Take W.E. Graham Elementary in Slocan, for example, or Jewett in Meadow Creek. Both of them were almost closed as part of this year’s facilities planning process, and were only rescued due to a last-minute provincial government cash infusion.
The trouble? Their utilization rate—a number calculated by the government that compares population to capacity—are still less than ideal. And that has a negative effect on the district’s overall numbers, effectively putting them in hot water with the Ministry of Education.
“In our less rural areas we have schools that are quite full because of population, but in far-reaching areas we have schools that are not full because of population, or shift in demographic,” Superintendent Jeff Jones told the Star, following Tuesday night’s board meeting at W.E. Graham.
“So what happens with a school like Jewett is when we calculate the district-wide utilization rate it is impacted by having that school as part of the community.”
He summed up the problem they often face with rural schools: “We need a school but have too much building.”

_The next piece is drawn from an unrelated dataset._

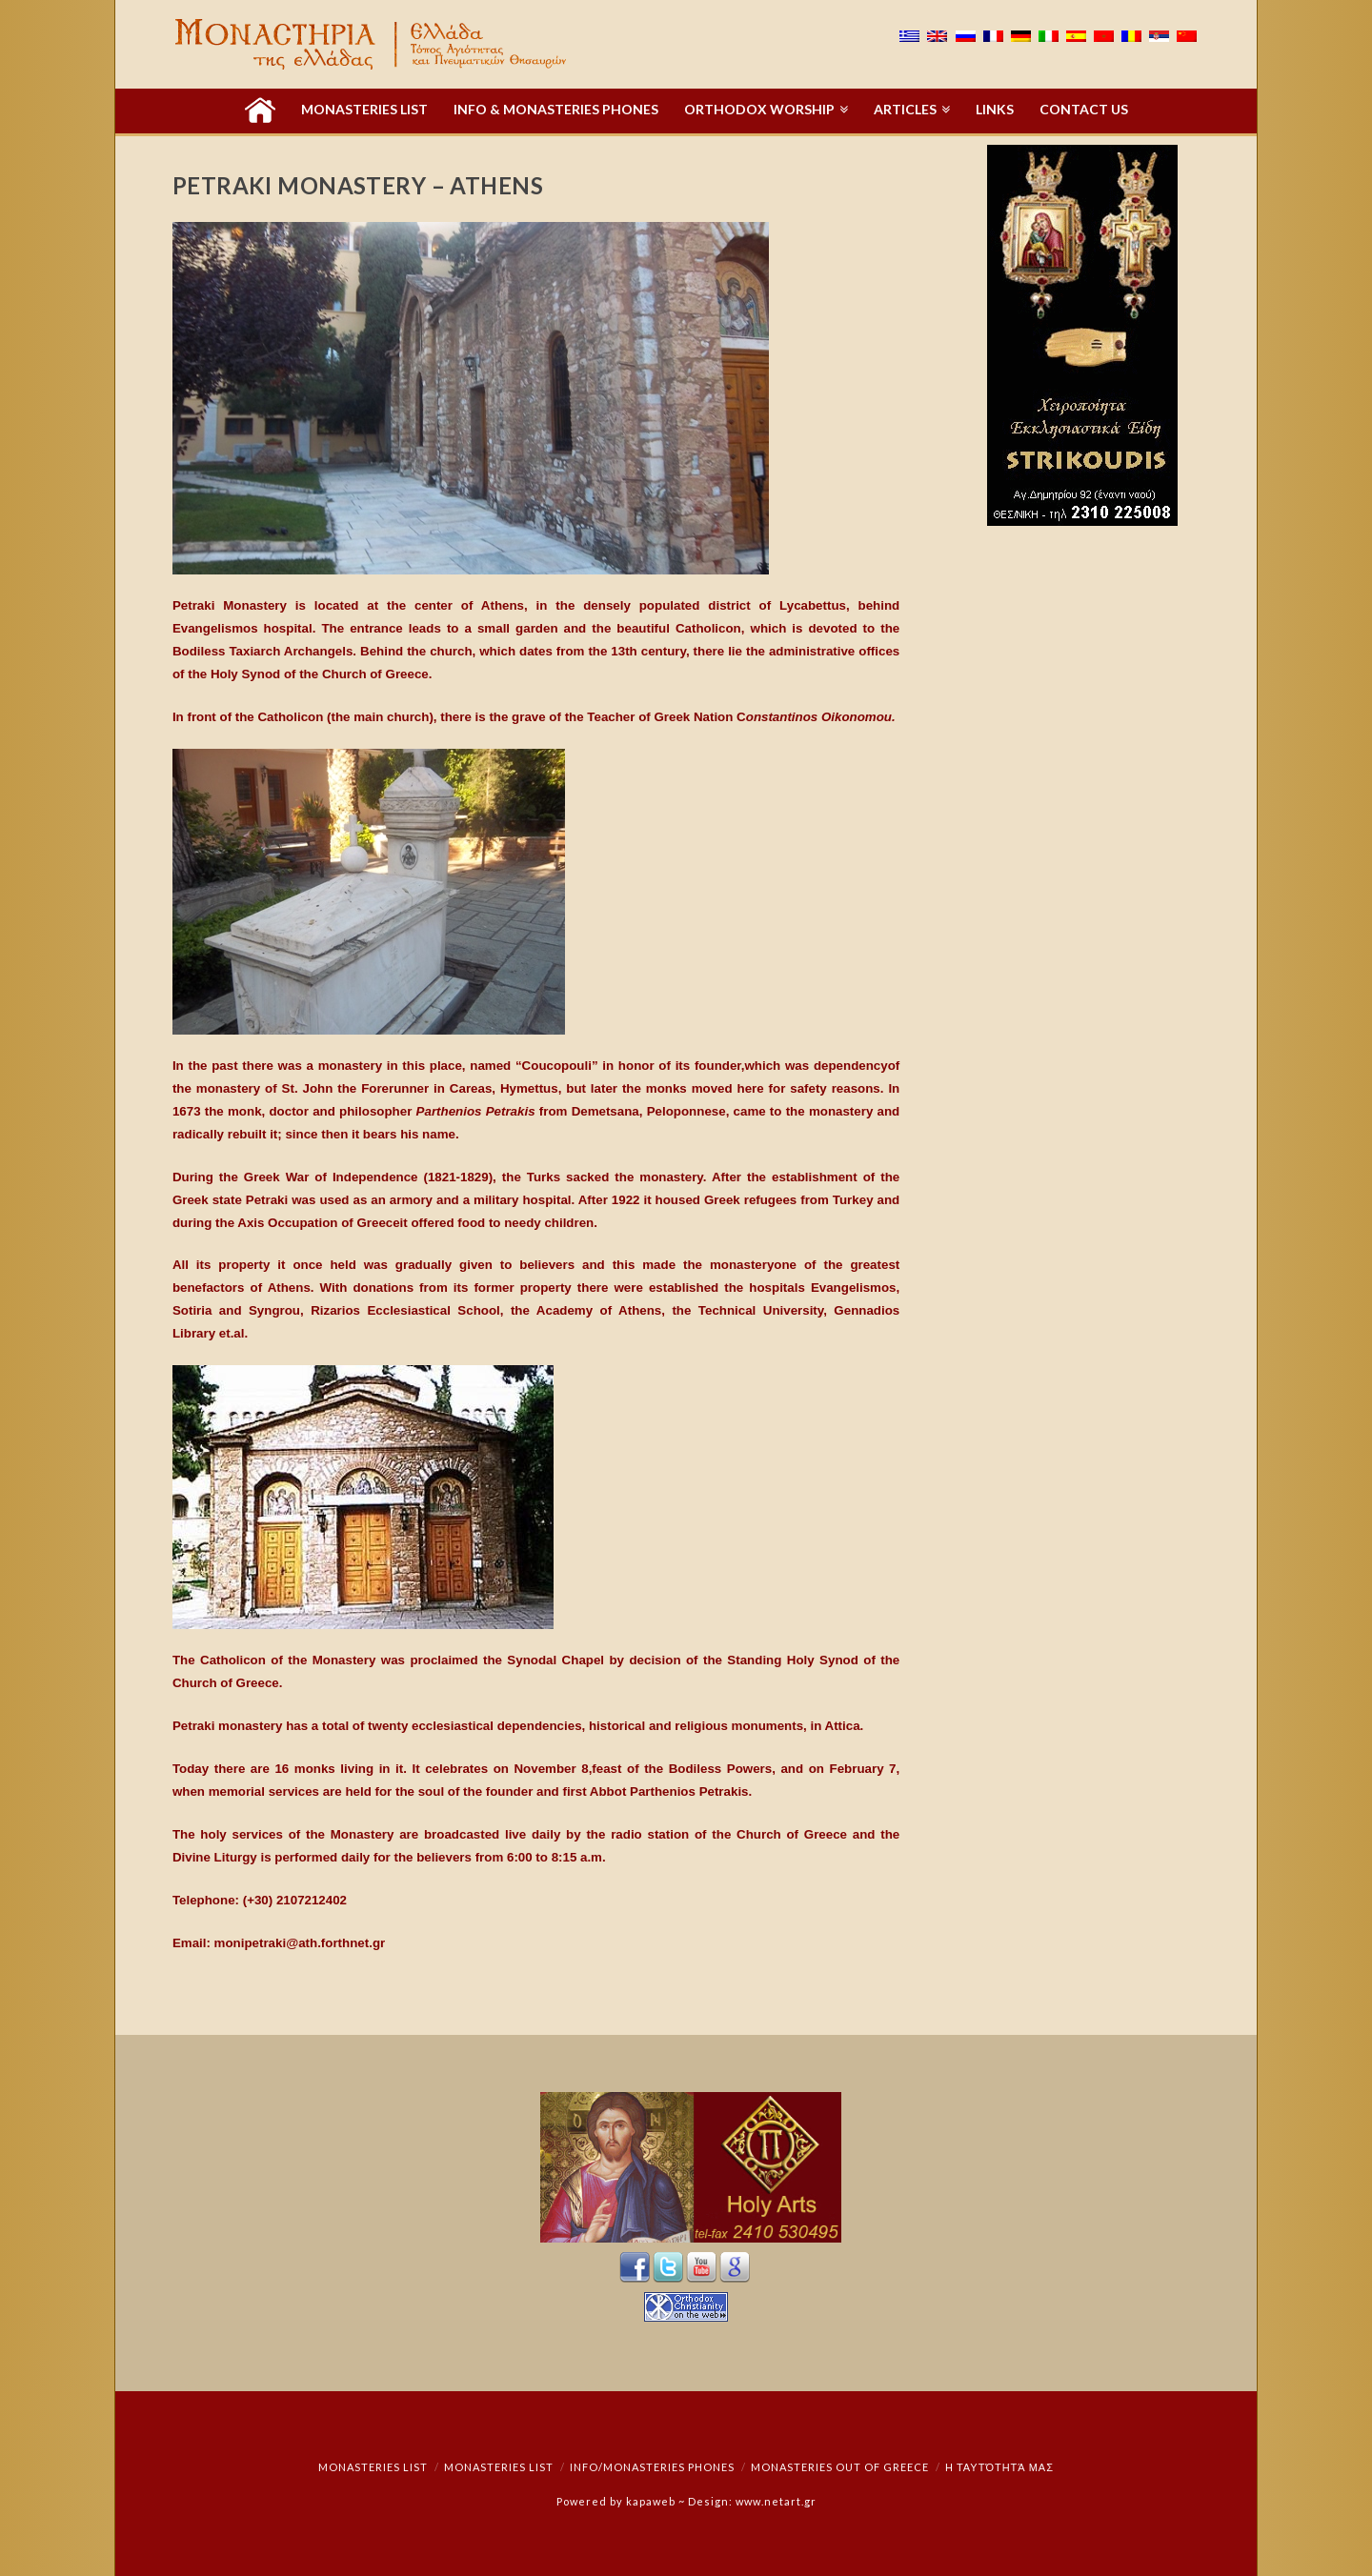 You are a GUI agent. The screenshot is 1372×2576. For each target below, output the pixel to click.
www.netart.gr (776, 2501)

But there’s another thing to factor in: StrongStart. A Pre-K program offered in many of the rural schools, it’s not currently being factored into the utilization numbers because it falls outside the district’s K-12 purview.

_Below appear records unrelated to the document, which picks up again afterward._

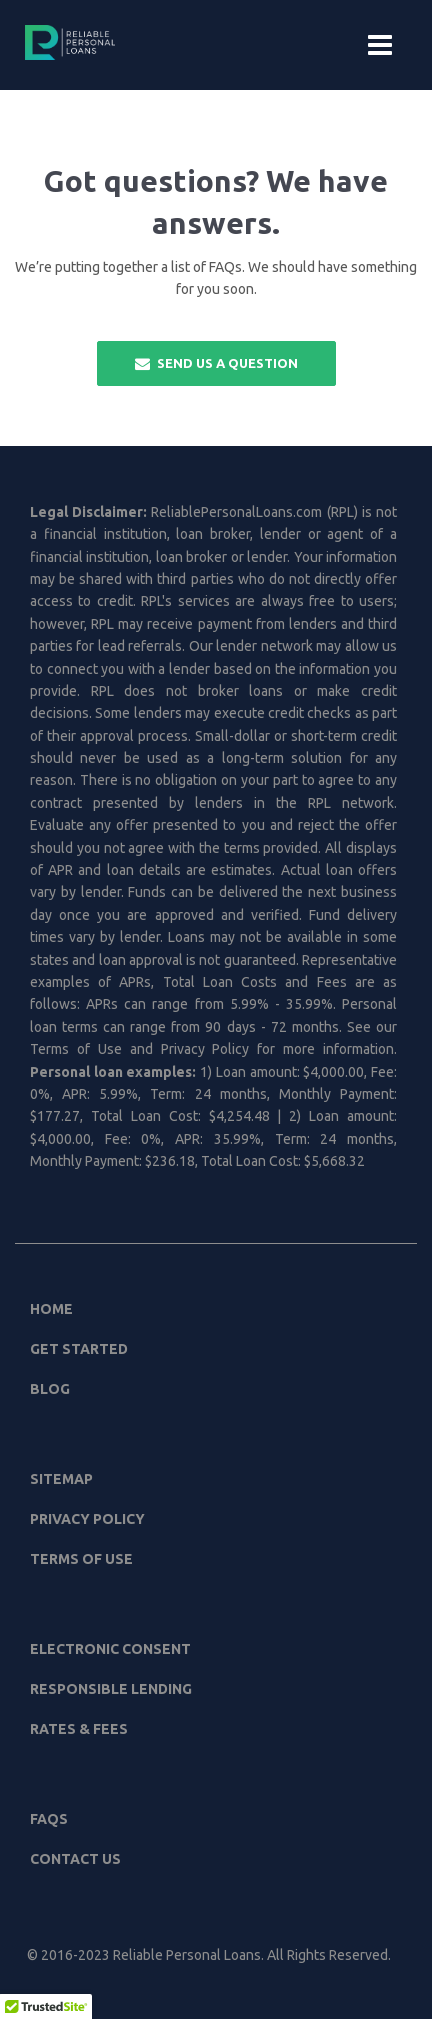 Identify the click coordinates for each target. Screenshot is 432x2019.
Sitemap (61, 1479)
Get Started (79, 1349)
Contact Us (75, 1859)
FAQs (49, 1819)
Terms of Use (81, 1559)
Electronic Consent (110, 1649)
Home (51, 1309)
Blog (50, 1389)
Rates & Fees (79, 1729)
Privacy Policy (87, 1519)
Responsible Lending (111, 1689)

“We very much support early learning,” chair Lenora Trenaman told the Star. “But we have not been given consideration for the utilization that we provide StrongStart programs in all of our facilities.

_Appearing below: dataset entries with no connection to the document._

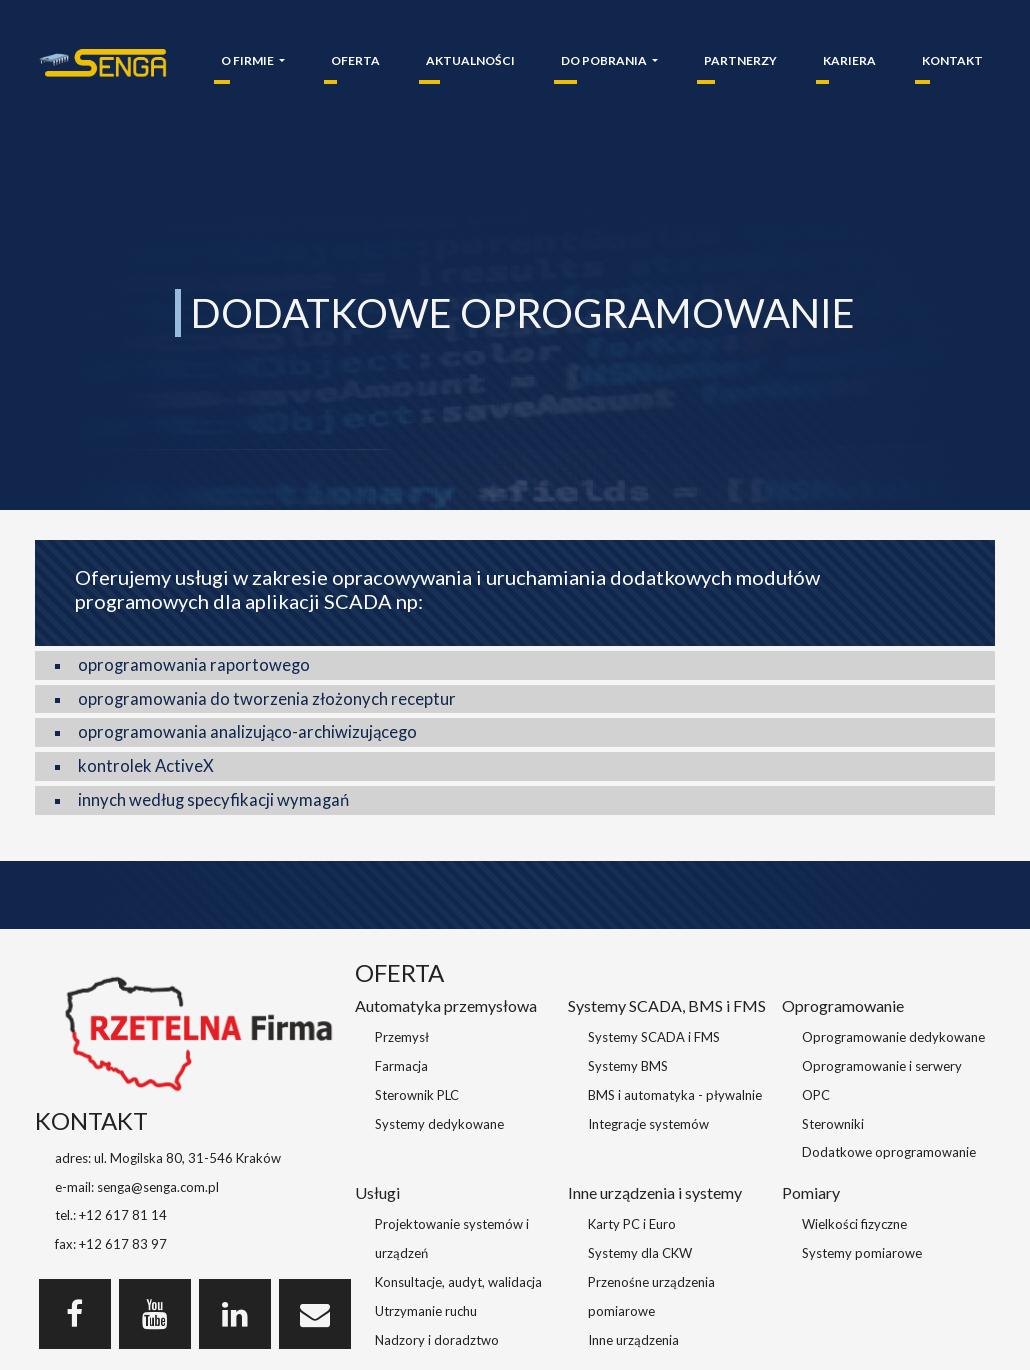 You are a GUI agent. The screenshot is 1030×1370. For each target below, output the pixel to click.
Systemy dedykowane (439, 1124)
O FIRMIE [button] (248, 60)
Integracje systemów (648, 1124)
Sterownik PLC (417, 1095)
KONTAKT (952, 60)
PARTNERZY (740, 60)
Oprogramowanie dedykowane (893, 1037)
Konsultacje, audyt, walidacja (458, 1282)
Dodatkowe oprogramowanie (889, 1152)
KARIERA (849, 60)
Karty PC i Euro (632, 1224)
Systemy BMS (628, 1066)
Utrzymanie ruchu (426, 1311)
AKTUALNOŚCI (470, 60)
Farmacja (401, 1066)
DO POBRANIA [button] (605, 60)
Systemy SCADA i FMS (654, 1037)
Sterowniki (833, 1124)
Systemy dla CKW (640, 1253)
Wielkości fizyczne (854, 1224)
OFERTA (355, 60)
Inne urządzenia (633, 1340)
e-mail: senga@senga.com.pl (137, 1187)
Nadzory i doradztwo (437, 1340)
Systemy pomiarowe (862, 1253)
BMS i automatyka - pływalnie (675, 1095)
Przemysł (402, 1037) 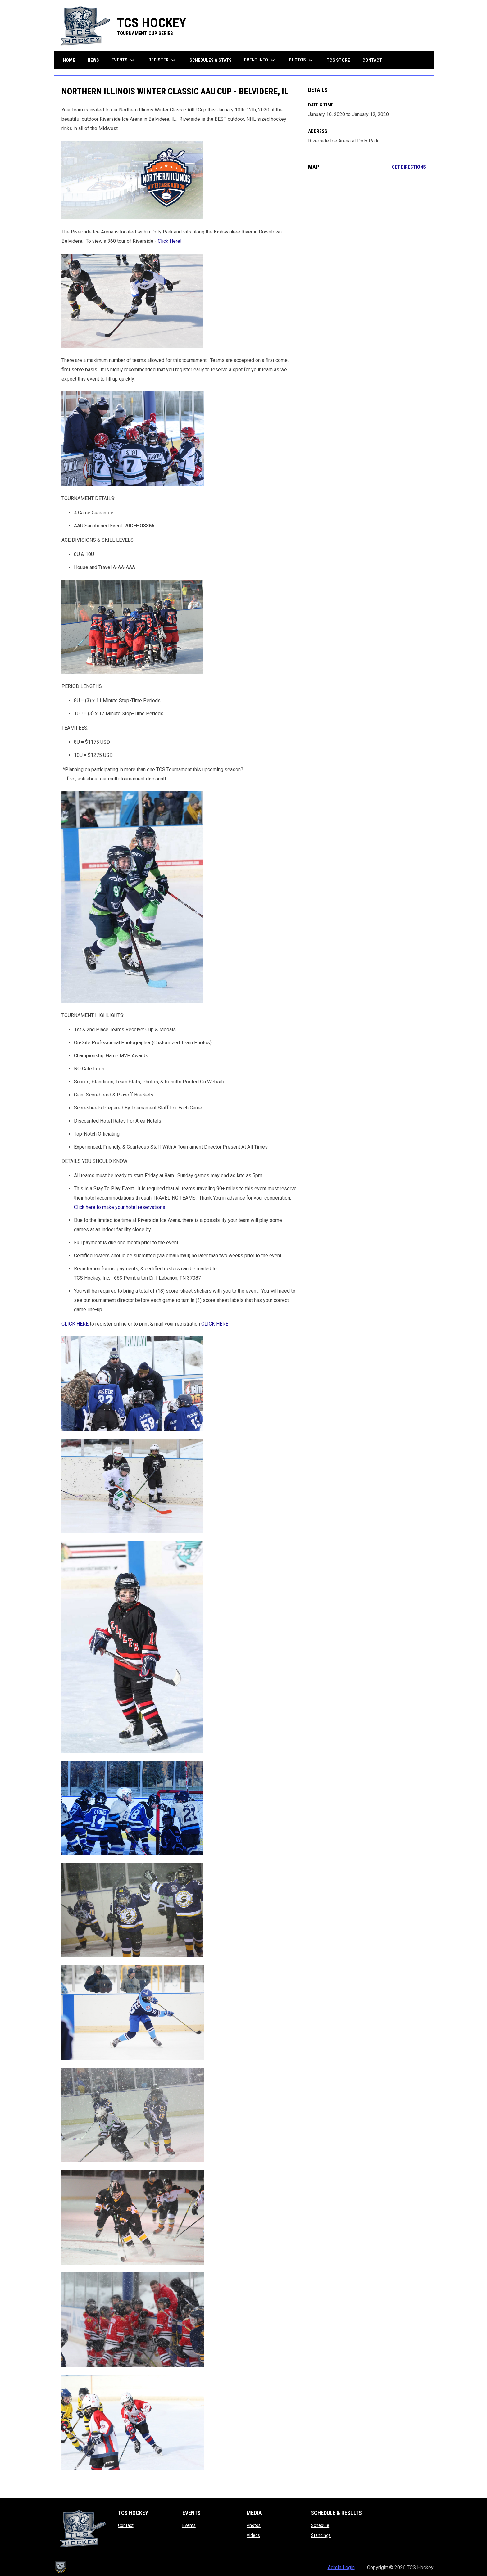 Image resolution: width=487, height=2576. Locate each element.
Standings (321, 2535)
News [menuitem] (93, 60)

“We want to know: what is the ministry’s expectation of us? Our domain is K-12 but we’re encouraged to provide StrongStart within our premises, which supports our education for kindergarten and beyond.”
Slocan Valley trustee Sharon Nazaroff, who was a fierce advocate for Winlaw during the facilities planning process, put forward a motion at the board meeting that called on the ministry to calculate utilization rates differently for rural schools.
Trenaman noted that upon receiving the rural school fund from the province they were provided with the criteria for a school being classified as rural. According to their numbers every school in SD8 qualifies.
And Jones figures this will be a hot topic this school year.
“I suspect this will be one of those conversations that will be ongoing.”
The motion passed, and now Nazaroff is scheduled to attend an upcoming Kootenay Boundary meeting of the BCSTA (BC School Trustees Association) where she will request the matter be taken to the provincial council of the BCSTA.
“This could essentially change the way we look at funding formulas for capital renewal,” said Jones. “In Nelson, if we had a 90 percent utilization rate we could use that independent of whatever’s happening with our schools that have lower enrolment.”
That would be good news for students, teachers, parents and administrators alike, said Jones.
“This would enable us to make a better case for new buildings and improvements,” he said, “as we continue to shift the way we meet the needs of students.”